((

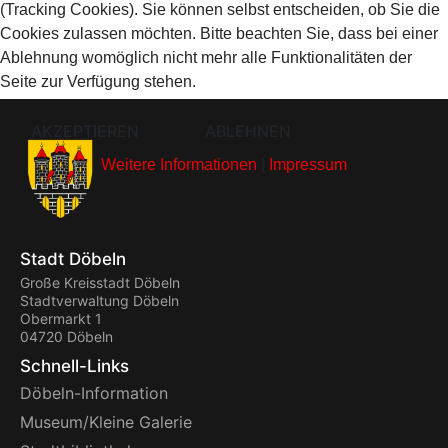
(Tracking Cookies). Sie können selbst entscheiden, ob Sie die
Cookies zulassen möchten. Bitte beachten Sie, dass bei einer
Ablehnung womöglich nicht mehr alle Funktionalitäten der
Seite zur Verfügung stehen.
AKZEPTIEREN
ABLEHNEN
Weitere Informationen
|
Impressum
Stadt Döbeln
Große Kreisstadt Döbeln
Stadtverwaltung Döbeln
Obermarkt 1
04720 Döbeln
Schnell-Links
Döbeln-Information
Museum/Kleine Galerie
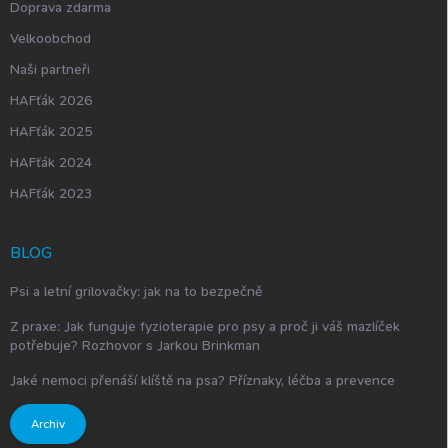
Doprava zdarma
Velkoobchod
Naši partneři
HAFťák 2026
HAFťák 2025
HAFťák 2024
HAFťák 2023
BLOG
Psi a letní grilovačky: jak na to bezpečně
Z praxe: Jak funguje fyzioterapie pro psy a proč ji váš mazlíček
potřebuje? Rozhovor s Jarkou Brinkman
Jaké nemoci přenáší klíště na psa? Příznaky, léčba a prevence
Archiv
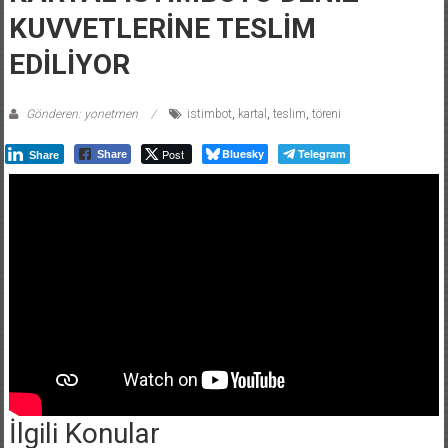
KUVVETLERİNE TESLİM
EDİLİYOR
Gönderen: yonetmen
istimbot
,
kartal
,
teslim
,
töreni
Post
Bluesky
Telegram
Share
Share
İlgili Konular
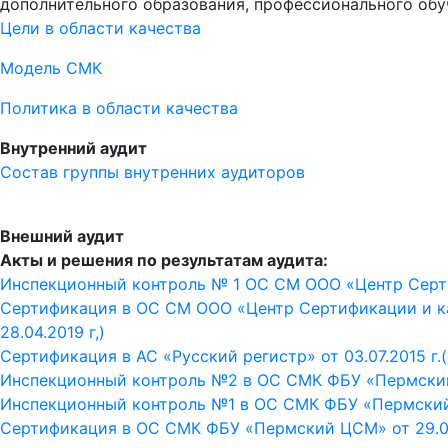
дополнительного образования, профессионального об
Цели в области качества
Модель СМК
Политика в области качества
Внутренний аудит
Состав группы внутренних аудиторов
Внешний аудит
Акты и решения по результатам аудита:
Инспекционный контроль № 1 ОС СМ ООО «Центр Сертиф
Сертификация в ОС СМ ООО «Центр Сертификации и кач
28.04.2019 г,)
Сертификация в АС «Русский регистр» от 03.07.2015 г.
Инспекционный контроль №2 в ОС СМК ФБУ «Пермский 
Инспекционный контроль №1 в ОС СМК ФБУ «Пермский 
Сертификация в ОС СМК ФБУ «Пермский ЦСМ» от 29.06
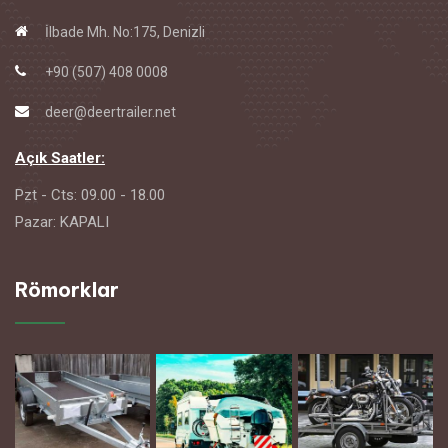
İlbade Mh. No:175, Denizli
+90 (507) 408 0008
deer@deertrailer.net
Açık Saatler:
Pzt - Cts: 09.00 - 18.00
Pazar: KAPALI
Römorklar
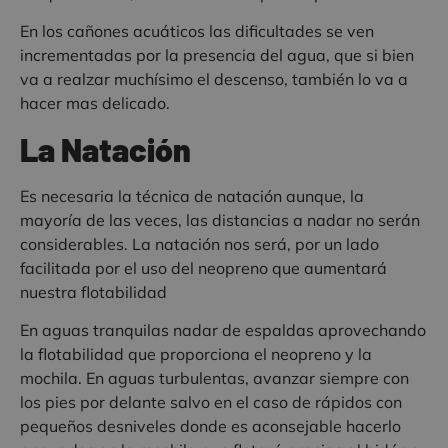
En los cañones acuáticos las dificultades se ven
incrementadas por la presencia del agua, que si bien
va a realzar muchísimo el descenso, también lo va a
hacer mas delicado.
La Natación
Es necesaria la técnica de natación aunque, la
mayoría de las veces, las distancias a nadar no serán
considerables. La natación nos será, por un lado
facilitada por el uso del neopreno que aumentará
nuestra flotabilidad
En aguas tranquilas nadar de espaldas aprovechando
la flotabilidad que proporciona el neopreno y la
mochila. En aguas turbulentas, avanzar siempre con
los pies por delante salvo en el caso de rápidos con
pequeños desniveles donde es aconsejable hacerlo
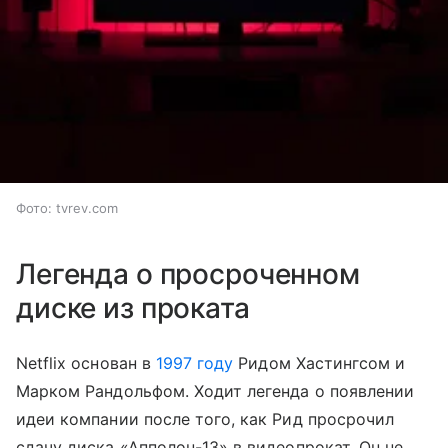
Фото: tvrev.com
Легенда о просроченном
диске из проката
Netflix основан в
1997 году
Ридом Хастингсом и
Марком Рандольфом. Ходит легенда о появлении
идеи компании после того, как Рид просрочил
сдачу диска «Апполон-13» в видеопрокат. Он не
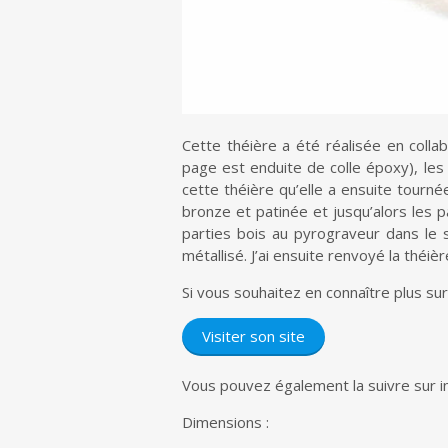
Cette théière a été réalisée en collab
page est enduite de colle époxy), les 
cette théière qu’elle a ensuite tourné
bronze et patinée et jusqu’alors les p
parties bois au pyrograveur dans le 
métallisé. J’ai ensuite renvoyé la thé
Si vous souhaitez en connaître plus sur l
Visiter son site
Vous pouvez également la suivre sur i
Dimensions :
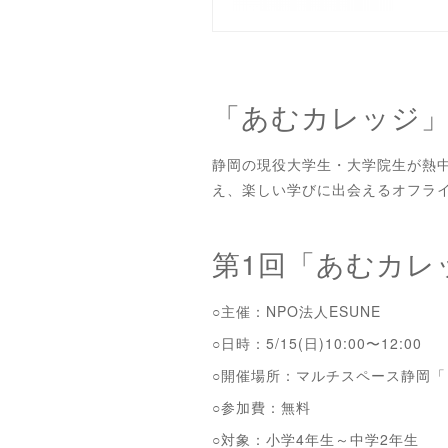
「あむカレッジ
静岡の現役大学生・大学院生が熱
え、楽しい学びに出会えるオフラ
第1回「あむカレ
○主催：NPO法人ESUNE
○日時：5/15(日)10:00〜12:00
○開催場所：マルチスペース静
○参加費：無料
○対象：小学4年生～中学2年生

))
((

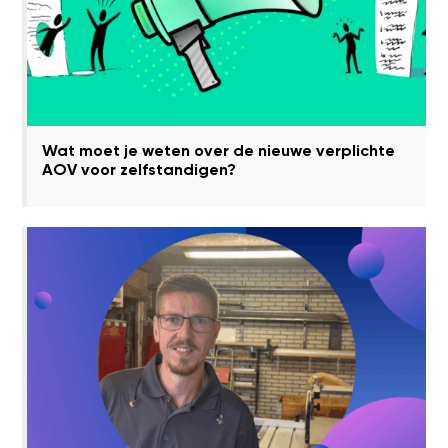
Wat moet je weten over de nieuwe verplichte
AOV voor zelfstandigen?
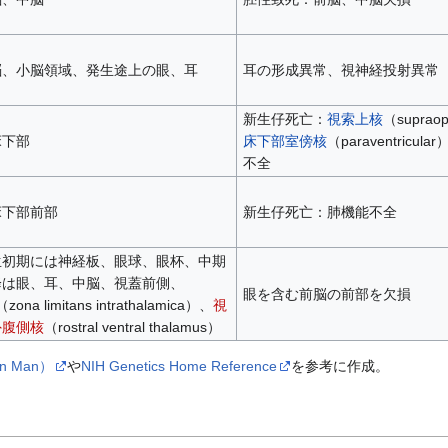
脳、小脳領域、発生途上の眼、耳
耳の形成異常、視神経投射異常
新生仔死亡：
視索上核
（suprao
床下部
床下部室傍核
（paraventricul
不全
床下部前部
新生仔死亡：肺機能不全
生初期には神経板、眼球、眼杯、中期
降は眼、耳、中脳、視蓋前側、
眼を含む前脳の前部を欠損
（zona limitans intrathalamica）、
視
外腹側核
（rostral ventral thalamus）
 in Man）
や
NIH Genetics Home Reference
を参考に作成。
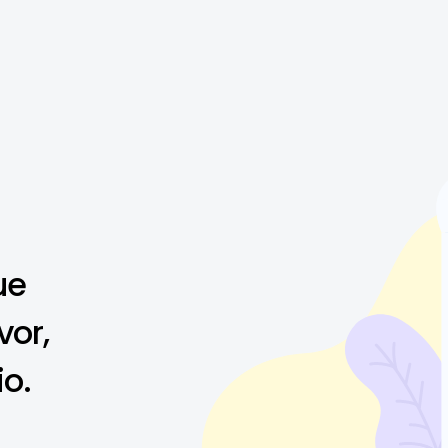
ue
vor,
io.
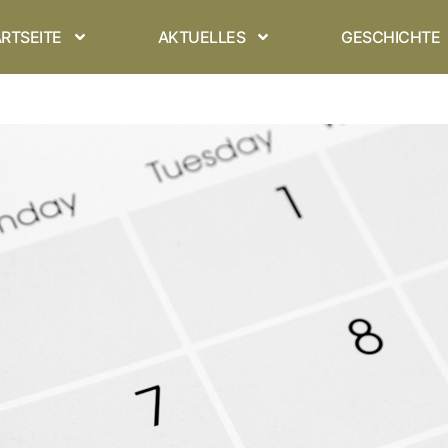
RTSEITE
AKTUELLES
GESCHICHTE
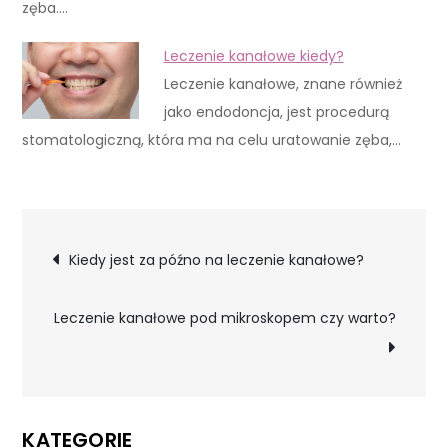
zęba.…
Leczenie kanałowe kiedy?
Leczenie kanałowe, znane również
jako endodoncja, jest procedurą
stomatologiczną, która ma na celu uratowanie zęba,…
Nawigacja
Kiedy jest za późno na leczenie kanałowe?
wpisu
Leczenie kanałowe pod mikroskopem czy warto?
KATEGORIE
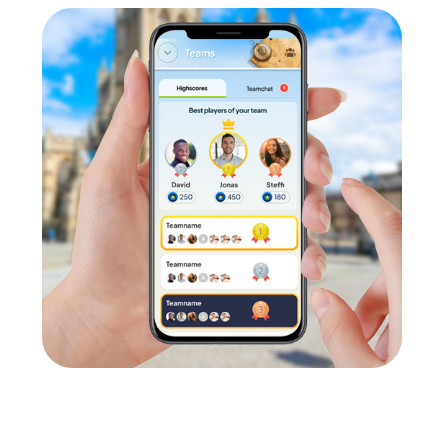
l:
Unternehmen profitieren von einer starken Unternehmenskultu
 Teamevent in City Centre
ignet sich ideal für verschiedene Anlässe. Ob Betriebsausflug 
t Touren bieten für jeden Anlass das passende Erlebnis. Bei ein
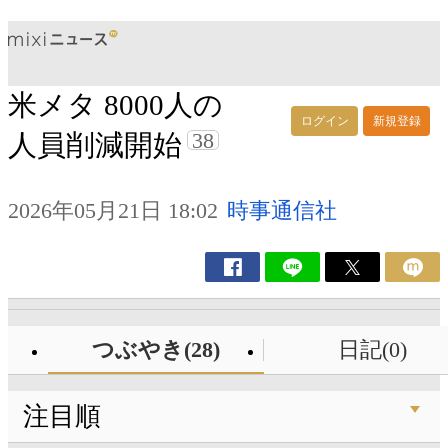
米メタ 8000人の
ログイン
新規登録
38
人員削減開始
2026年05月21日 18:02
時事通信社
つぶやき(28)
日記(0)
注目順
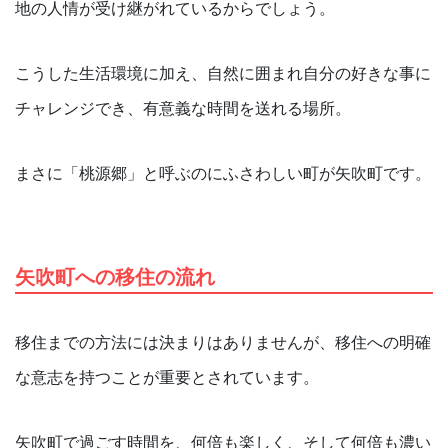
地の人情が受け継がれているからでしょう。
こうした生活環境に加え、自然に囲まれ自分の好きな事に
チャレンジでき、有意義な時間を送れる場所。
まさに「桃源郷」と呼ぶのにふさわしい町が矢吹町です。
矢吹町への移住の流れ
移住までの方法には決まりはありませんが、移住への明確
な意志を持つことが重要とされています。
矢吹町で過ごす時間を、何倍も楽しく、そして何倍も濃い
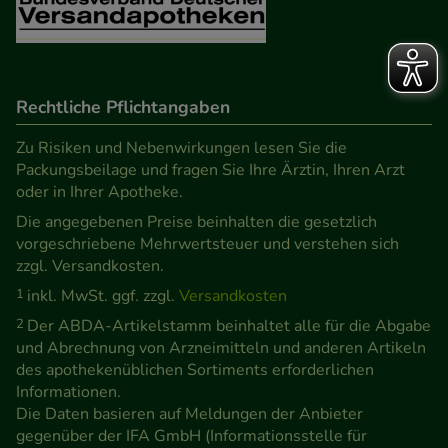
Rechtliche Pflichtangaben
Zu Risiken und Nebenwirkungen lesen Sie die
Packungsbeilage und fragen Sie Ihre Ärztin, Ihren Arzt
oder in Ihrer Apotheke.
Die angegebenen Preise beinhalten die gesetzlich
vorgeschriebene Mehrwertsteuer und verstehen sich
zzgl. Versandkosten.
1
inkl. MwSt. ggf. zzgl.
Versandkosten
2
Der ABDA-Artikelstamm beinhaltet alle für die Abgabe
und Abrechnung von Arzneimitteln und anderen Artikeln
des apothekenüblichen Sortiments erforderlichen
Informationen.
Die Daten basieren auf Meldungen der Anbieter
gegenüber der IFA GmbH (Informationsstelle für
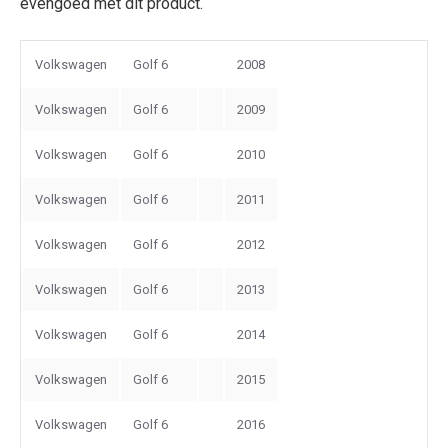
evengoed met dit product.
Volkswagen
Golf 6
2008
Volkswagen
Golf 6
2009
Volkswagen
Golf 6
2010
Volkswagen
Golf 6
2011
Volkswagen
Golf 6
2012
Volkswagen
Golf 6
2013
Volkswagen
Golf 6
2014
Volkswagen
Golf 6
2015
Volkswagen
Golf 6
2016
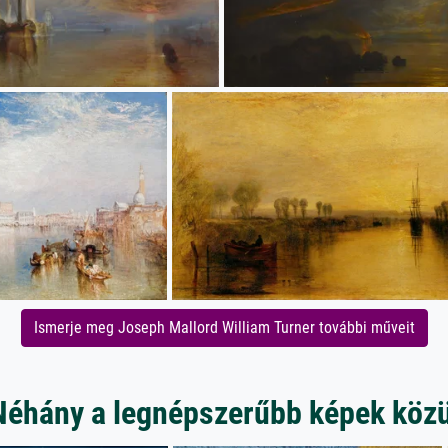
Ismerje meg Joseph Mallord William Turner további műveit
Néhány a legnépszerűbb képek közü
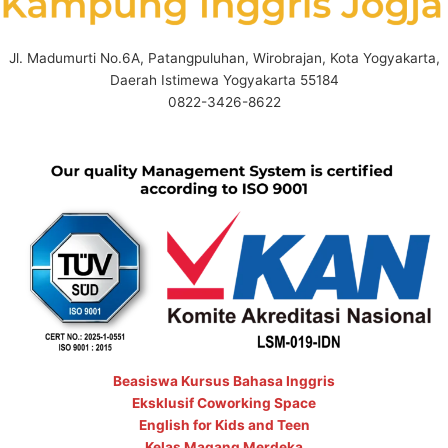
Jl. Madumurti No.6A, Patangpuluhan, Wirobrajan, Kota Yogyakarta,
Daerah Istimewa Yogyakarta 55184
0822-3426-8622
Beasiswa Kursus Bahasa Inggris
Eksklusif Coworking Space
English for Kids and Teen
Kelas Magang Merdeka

))

Task details: Read the data above. Pull out each line in which the string "Пермский" appears.

Expected answer:
Инспекционный контроль №2 в ОС СМК ФБУ «Пермский 
Инспекционный контроль №1 в ОС СМК ФБУ «Пермский 
Сертификация в ОС СМК ФБУ «Пермский ЦСМ» от 29.06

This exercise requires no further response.